PS: I did not intend to close the issue, hence reopened.
Ah! I see where you are going.
To use my own analogy, at least with TCP/IP, any data given to the OS will continue to be transmitted, even if a socket close comes along. It's all about ordering of events: the close comes after some send calls, so send calls made before the close will (as best as possible) will be completed.
If we were to add something like this, the downside is that an application could queue up thousands of messages....and then to fit the ordering semantics, all of these messages would have to be sent before shutting down the transport.
The interesting thing is, I don't think we are debating anything other than the design of better transports for courier—which is exactly what I wanted: applications should to be able to supply transports that work for their purposes, while keeping their algorithms nicely isolated behind the endpoint abstraction.

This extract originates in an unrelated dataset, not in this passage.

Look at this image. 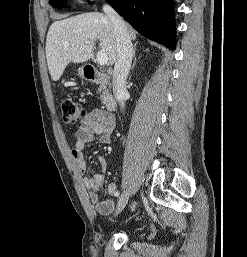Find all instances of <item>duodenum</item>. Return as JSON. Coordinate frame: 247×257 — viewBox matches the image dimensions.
I'll return each mask as SVG.
<instances>
[{"label": "duodenum", "mask_w": 247, "mask_h": 257, "mask_svg": "<svg viewBox=\"0 0 247 257\" xmlns=\"http://www.w3.org/2000/svg\"><path fill=\"white\" fill-rule=\"evenodd\" d=\"M84 77L87 81L98 84L110 85L112 76L108 73H103L94 66L87 65L84 67ZM104 106L108 111H114L116 108V99L112 92H107L104 95Z\"/></svg>", "instance_id": "obj_1"}]
</instances>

This leaves me with thinking that rather than add a "flush transport" type of method, transport shutdown should respect the ordering of operations requested by the application (at least best effort). That is general purpose, and doesn't artifically mask the real world: it just gets courier out of the way.

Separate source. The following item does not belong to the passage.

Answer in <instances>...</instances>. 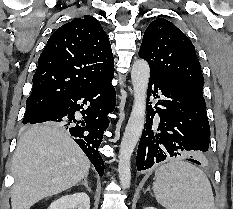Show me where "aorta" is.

You've got me thinking: I'm pretty sure there is an improvement in here, we just have to find the right one to implement.
And BTW, I forgot to say this earlie: thanks for your interest in courier! :)
At least for the socket-based transports that courier provides, this may all boil down to how messengers are closed.
Right now, the code explicitly cancels the sender / receiver asyncs--even though it sets a TVar Bool to false, to also signal that we're shutting down.
On the sending side, the sender simply waits for messages to appear in its mailbox, quitting when the done TVar is set to true--without regard for whether the mailbox is empty.
So, fix the behavior of the sender, fix the behavior of closeMessenger, fix the behavior of the transport.
Huh, lots to think about!
Yes. It's somewhere in there. The note about the high number of messages could be handled by the library user through shutdown
and gracefulShutdown
no?
As in:
-
shutdown
: I don't care. Just stop the transport. We're done here! -
gracefulShutdown
: Please block until any remaining messages, if possible, have been pushed. No guarantee that they are deliver, but we made sure the messengers tried their best to put the messenges on the delivery truck.